**Saved entries**
_ _ _

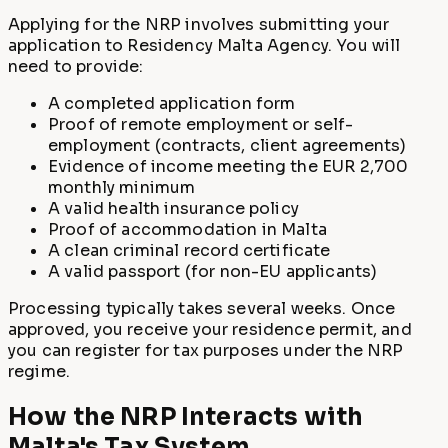
Applying for the NRP involves submitting your
application to Residency Malta Agency. You will
need to provide:
A completed application form
Proof of remote employment or self-
employment (contracts, client agreements)
Evidence of income meeting the EUR 2,700
monthly minimum
A valid health insurance policy
Proof of accommodation in Malta
A clean criminal record certificate
A valid passport (for non-EU applicants)
Processing typically takes several weeks. Once
approved, you receive your residence permit, and
you can register for tax purposes under the NRP
regime.
How the NRP Interacts with
Malta's Tax System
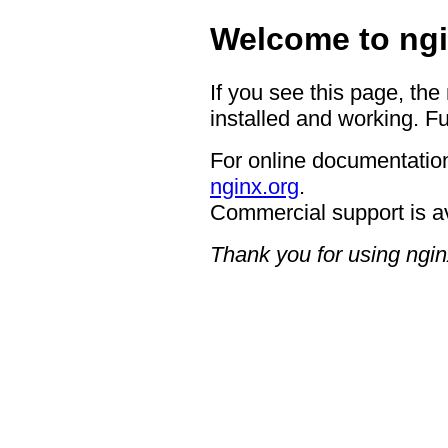
Welcome to ngi
If you see this page, the
installed and working. Fu
For online documentation
nginx.org
.
Commercial support is a
Thank you for using ngin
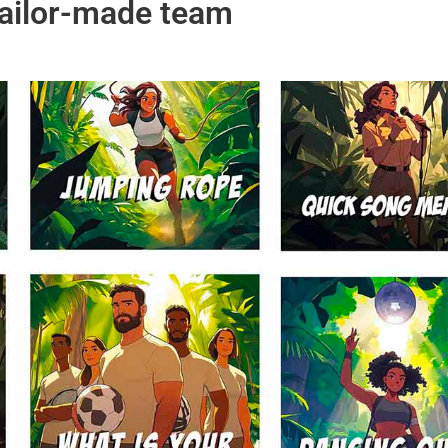
tailor-made team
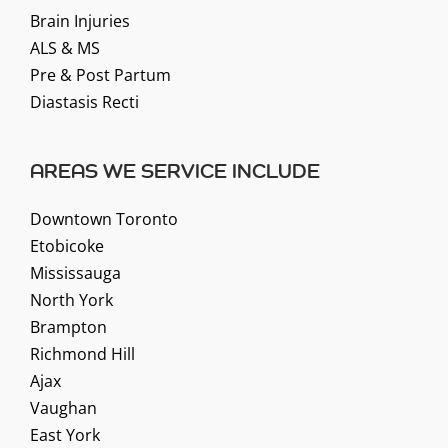
Brain Injuries
ALS & MS
Pre & Post Partum
Diastasis Recti
AREAS WE SERVICE INCLUDE
Downtown Toronto
Etobicoke
Mississauga
North York
Brampton
Richmond Hill
Ajax
Vaughan
East York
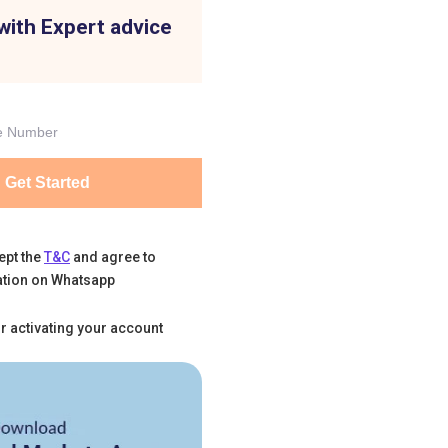
with Expert advice
Get Started
ept the
T&C
and agree to
tion on Whatsapp
r activating your account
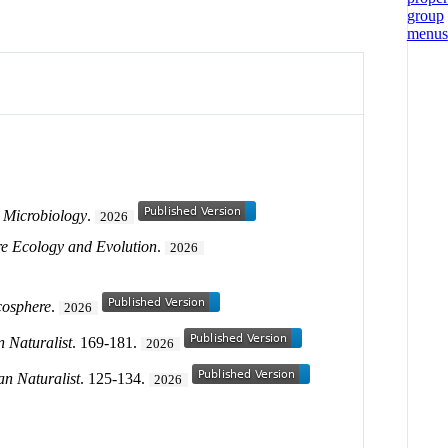
 Microbiology
.
2026
e Ecology and Evolution
.
2026
cosphere
.
2026
 Naturalist
. 169-181.
2026
n Naturalist
. 125-134.
2026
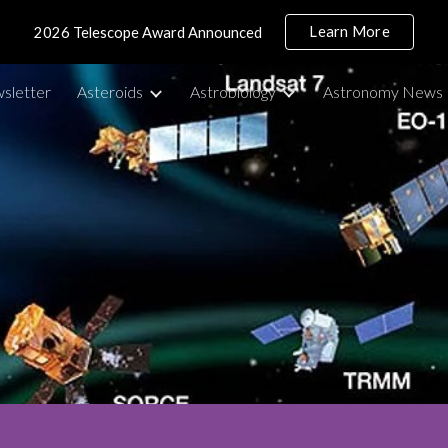
Learn More
2026 Telescope Award Announced
ip to main content
Skip to navigat
sletter
Asteroids
Astrobiology
Astronomy News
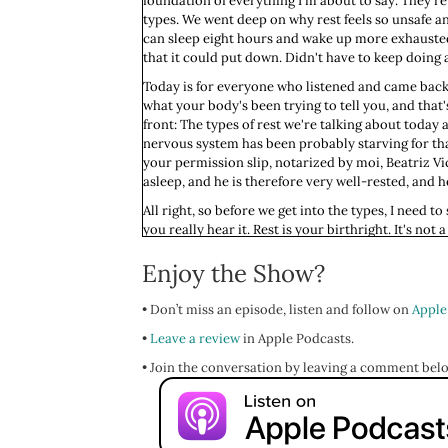
foundation of everything I'm about to say. They're
types. We went deep on why rest feels so unsafe a
can sleep eight hours and wake up more exhausted 
that it could put down. Didn't have to keep doing all
Today is for everyone who listened and came back h
what your body's been trying to tell you, and that'
front: The types of rest we're talking about today
nervous system has been probably starving for that
your permission slip, notarized by moi, Beatriz Vi
asleep, and he is therefore very well-rested, and h
All right, so before we get into the types, I need t
you really hear it. Rest is your birthright. It's 
people. Not something you get to have once the to-
Enjoy the Show?
be done. You're always adding to them. And if you're
So with that said, the belief that you have to earn 
• Don’t miss an episode, listen and follow on
Apple
you. It is a story, a puritanical story handed to
and they had no idea they were passing it along. A
•
Leave a review
in Apple Podcasts.
sense of self and worth around it, feeling guilty wh
• Join the conversation by leaving a comment bel
Is this resonating? I bet this is resonating. And I'
NP school. I had a crap ton of student debt, and I 
part-time job on top of it and a weekend job. He tu
and was so right on.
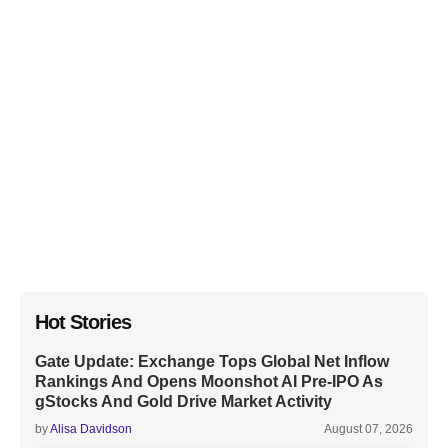
Hot Stories
Gate Update: Exchange Tops Global Net Inflow
Rankings And Opens Moonshot AI Pre-IPO As
gStocks And Gold Drive Market Activity
by
Alisa Davidson
August 07, 2026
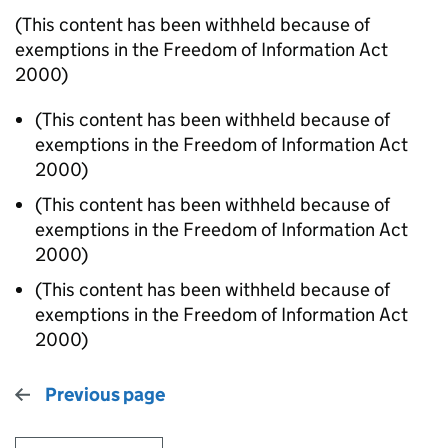
(This content has been withheld because of
exemptions in the Freedom of Information Act
2000)
(This content has been withheld because of
exemptions in the Freedom of Information Act
2000)
(This content has been withheld because of
exemptions in the Freedom of Information Act
2000)
(This content has been withheld because of
exemptions in the Freedom of Information Act
2000)
Previous page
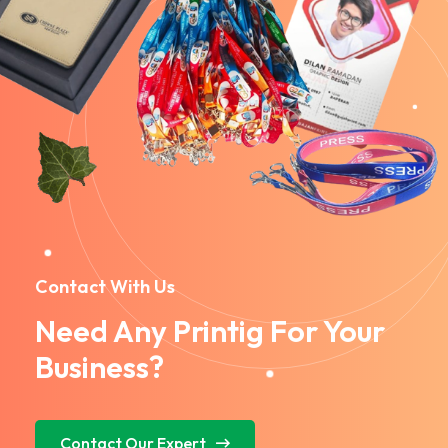
Contact With Us
Need Any Printig For Your
Business?
Contact Our Expert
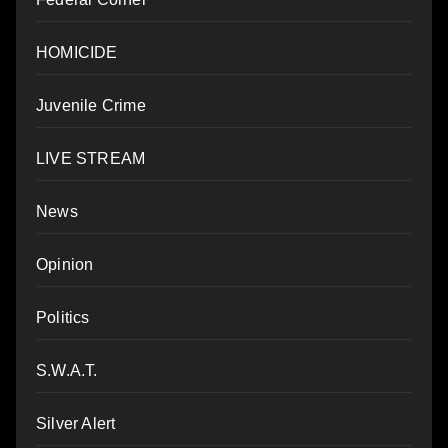
HOMICIDE
Juvenile Crime
LIVE STREAM
News
Opinion
Politics
S.W.A.T.
Silver Alert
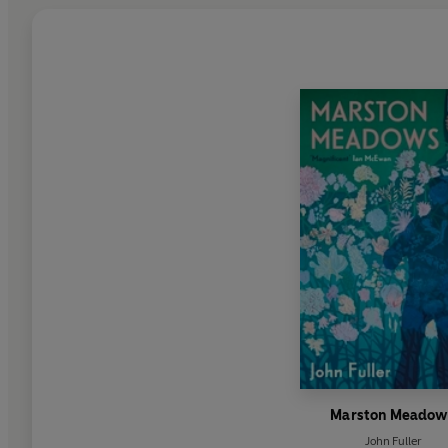
Marston Meadow
John Fuller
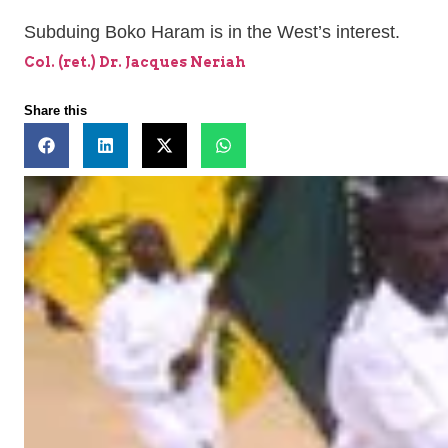
Subduing Boko Haram is in the West’s interest.
Col. (ret.) Dr. Jacques Neriah
Share this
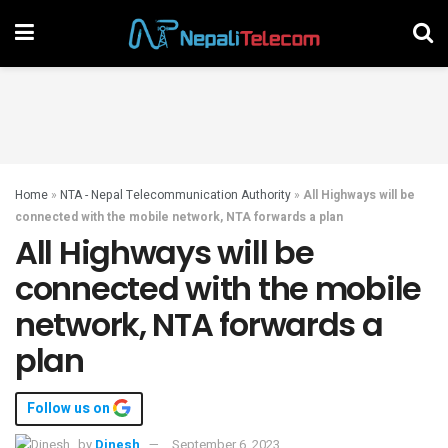
Home
»
NTA - Nepal Telecommunication Authority
»
All Highways will be
connected with the mobile network, NTA forwards a plan
All Highways will be
connected with the mobile
network, NTA forwards a
plan
Follow us on
by
Dinesh
September 6, 2023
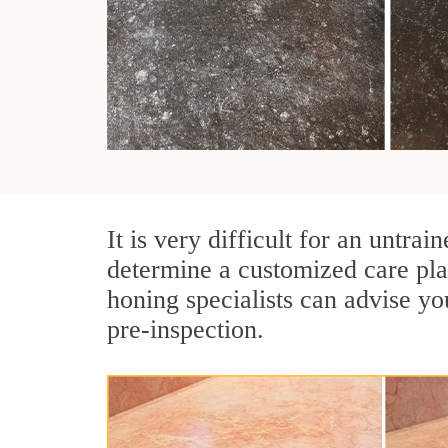
It is very difficult for an untr
determine a customized care pla
honing specialists can advise yo
pre-inspection.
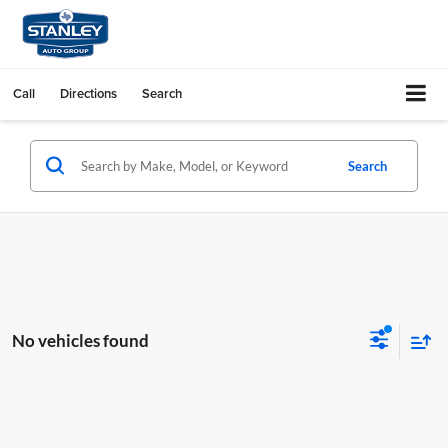
Call
Directions
Search
Search
No vehicles found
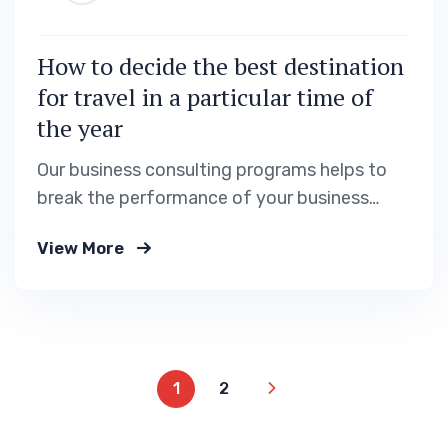
How to decide the best destination
for travel in a particular time of
the year
Our business consulting programs helps to
break the performance of your business
down into customers and product groups so
View More
you know exactly.
1
2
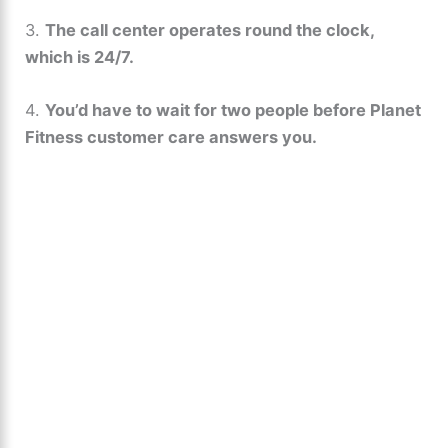
3.
The call center operates round the clock,
which is 24/7.
4.
You’d have to wait for two people before Planet
Fitness customer care answers you.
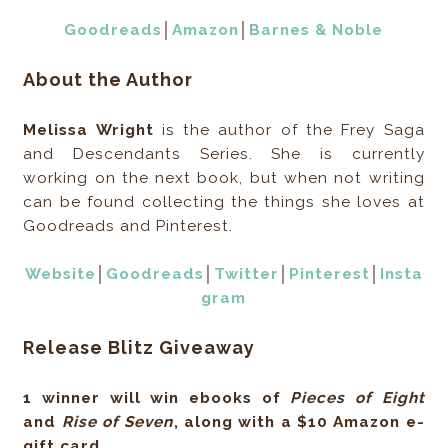
Goodreads
│
Amazon
│
Barnes & Noble
About the Author
Melissa Wright
is the author of the Frey Saga
and Descendants Series. She is currently
working on the next book, but when not writing
can be found collecting the things she loves at
Goodreads and Pinterest.
Website
│
Goodreads
│
Twitter
│
Pinterest
│
Insta
gram
Release Blitz Giveaway
1 winner will win ebooks of
Pieces of Eight
and
Rise of Seven
, along with a $10 Amazon e-
gift card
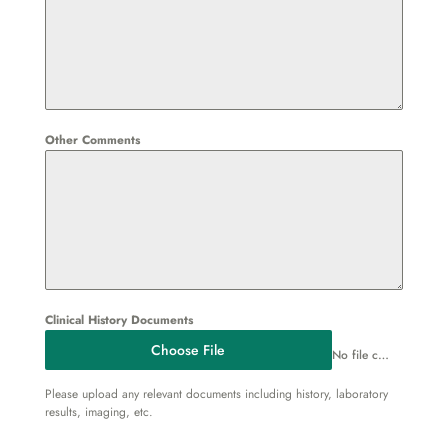
Other Comments
Clinical History Documents
Choose File
No file chosen
Please upload any relevant documents including history, laboratory
results, imaging, etc.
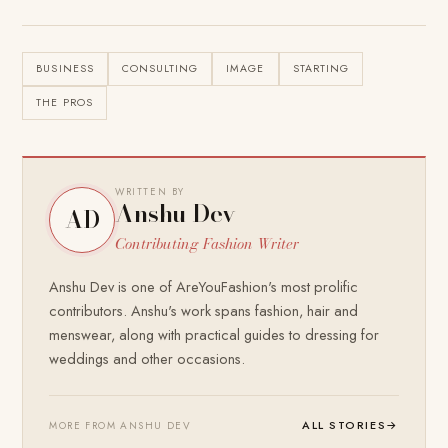
BUSINESS
CONSULTING
IMAGE
STARTING
THE PROS
WRITTEN BY
Anshu Dev
AD
Contributing Fashion Writer
Anshu Dev is one of AreYouFashion's most prolific
contributors. Anshu's work spans fashion, hair and
menswear, along with practical guides to dressing for
weddings and other occasions.
ALL STORIES
→
MORE FROM ANSHU DEV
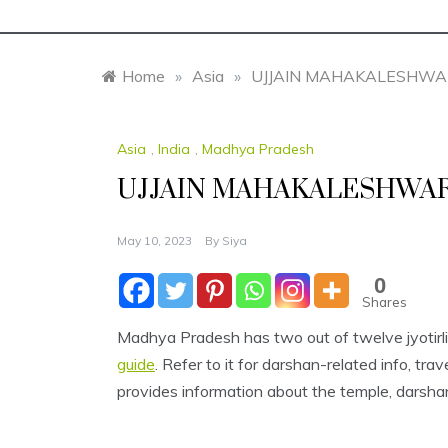
Home
»
Asia
»
UJJAIN MAHAKALESHWA
Asia
,
India
,
Madhya Pradesh
UJJAIN MAHAKALESHWAR
May 10, 2023
By
Siya
0
Shares
Madhya Pradesh has two out of twelve jyotirl
guide
. Refer to it for darshan-related info, tr
provides information about the temple, darshan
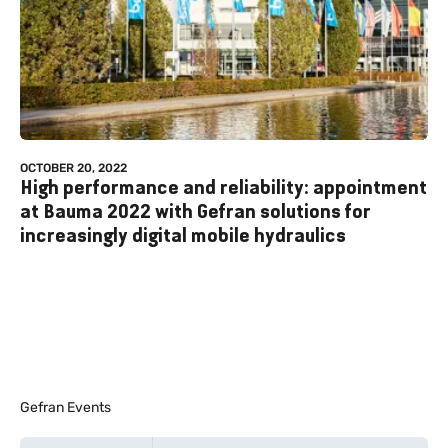
OCTOBER 20, 2022
High performance and reliability: appointment
at Bauma 2022 with Gefran solutions for
increasingly digital mobile hydraulics
Gefran Events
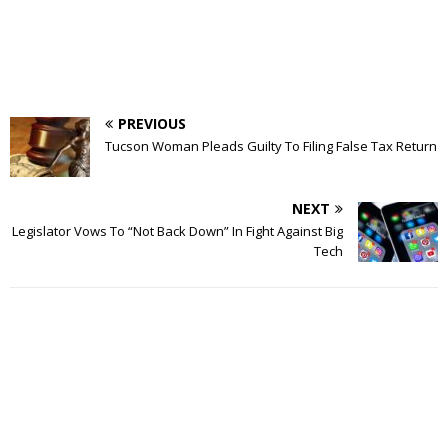
PREVIOUS
Tucson Woman Pleads Guilty To Filing False Tax Return
NEXT
Legislator Vows To “Not Back Down” In Fight Against Big
Tech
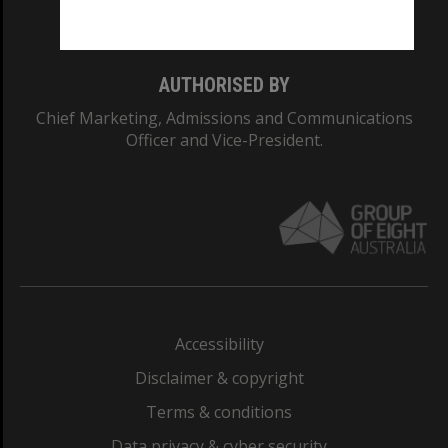
Monash College: 01857J
AUTHORISED BY
Chief Marketing, Admissions and Communications
Officer and Vice-President.
Accessibility
Disclaimer & copyright
Terms & conditions
Data privacy & cyber security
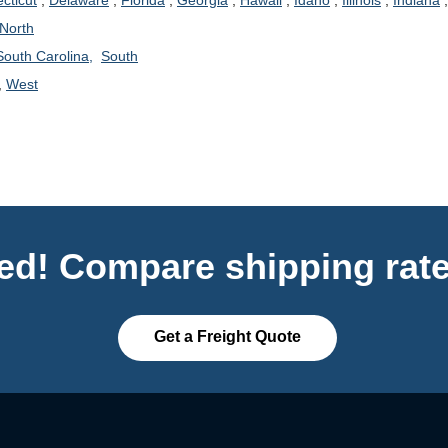
cticut
,
Delaware
,
Florida
,
Georgia
,
Hawaii
,
Idaho
,
Illinois
,
Indiana
North
South Carolina,
South
,
West
ted! Compare shipping rate
Get a Freight Quote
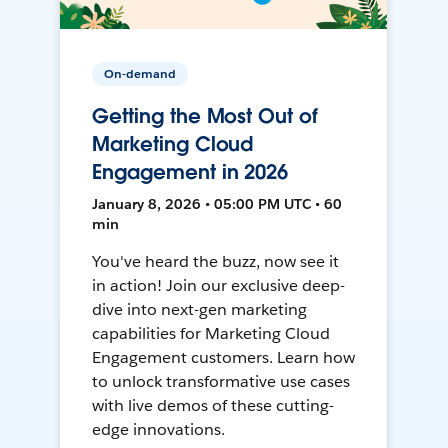
On-demand
Getting the Most Out of
Marketing Cloud
Engagement in 2026
January 8, 2026 • 05:00 PM UTC • 60
min
You've heard the buzz, now see it
in action! Join our exclusive deep-
dive into next-gen marketing
capabilities for Marketing Cloud
Engagement customers. Learn how
to unlock transformative use cases
with live demos of these cutting-
edge innovations.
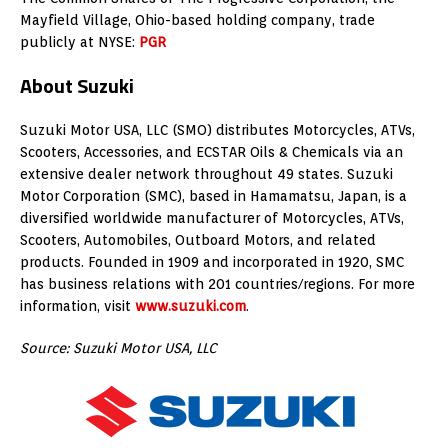
Mayfield Village, Ohio-based holding company, trade
publicly at NYSE:
PGR
About Suzuki
Suzuki Motor USA, LLC (SMO) distributes Motorcycles, ATVs,
Scooters, Accessories, and ECSTAR Oils & Chemicals via an
extensive dealer network throughout 49 states. Suzuki
Motor Corporation (SMC), based in Hamamatsu, Japan, is a
diversified worldwide manufacturer of Motorcycles, ATVs,
Scooters, Automobiles, Outboard Motors, and related
products. Founded in 1909 and incorporated in 1920, SMC
has business relations with 201 countries/regions. For more
information, visit
www.suzuki.com
.
Source: Suzuki Motor USA, LLC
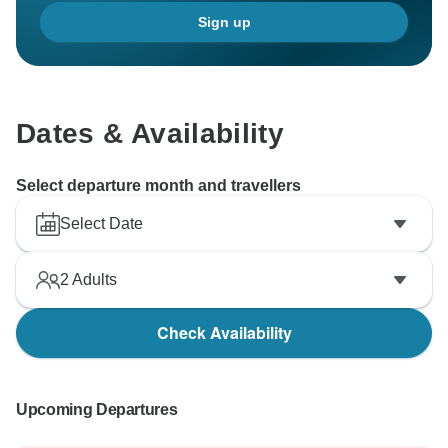
Sign up
Dates & Availability
Select departure month and travellers
Select Date
2
Adults
Check Availability
Upcoming Departures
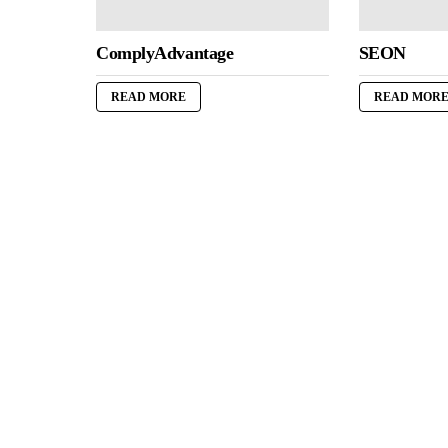
ComplyAdvantage
SEON
READ MORE
READ MOR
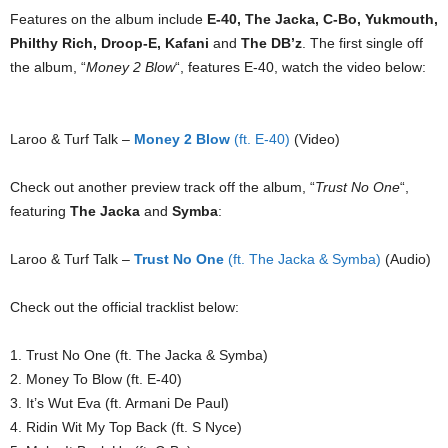
Features on the album include
E-40, The Jacka, C-Bo, Yukmouth,
Philthy Rich, Droop-E, Kafani
and
The DB’z
. The first single off
the album, “
Money 2 Blow
“, features E-40, watch the video below:
Laroo & Turf Talk –
Money 2 Blow
(ft. E-40)
(Video)
Check out another preview track off the album, “
Trust No One
“,
featuring
The Jacka
and
Symba
:
Laroo & Turf Talk –
Trust No One
(ft. The Jacka & Symba)
(Audio)
Check out the official tracklist below:
1. Trust No One (ft. The Jacka & Symba)
2. Money To Blow (ft. E-40)
3. It’s Wut Eva (ft. Armani De Paul)
4. Ridin Wit My Top Back (ft. S Nyce)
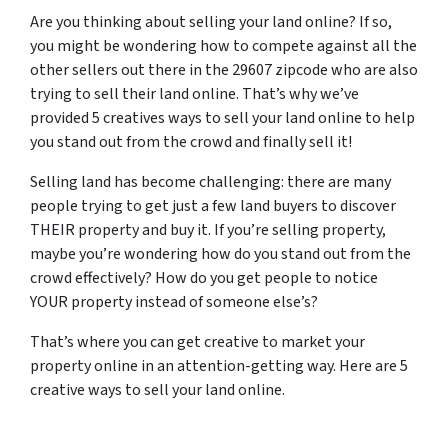
Are you thinking about selling your land online? If so,
you might be wondering how to compete against all the
other sellers out there in the 29607 zipcode who are also
trying to sell their land online. That’s why we’ve
provided 5 creatives ways to sell your land online to help
you stand out from the crowd and finally sell it!
Selling land has become challenging: there are many
people trying to get just a few land buyers to discover
THEIR property and buy it. If you’re selling property,
maybe you’re wondering how do you stand out from the
crowd effectively? How do you get people to notice
YOUR property instead of someone else’s?
That’s where you can get creative to market your
property online in an attention-getting way. Here are 5
creative ways to sell your land online.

_ _ _

Wherever the string "Proof" appears in a line above, copy that line.

Proof of remote employment or self-
Proof of accommodation in Malta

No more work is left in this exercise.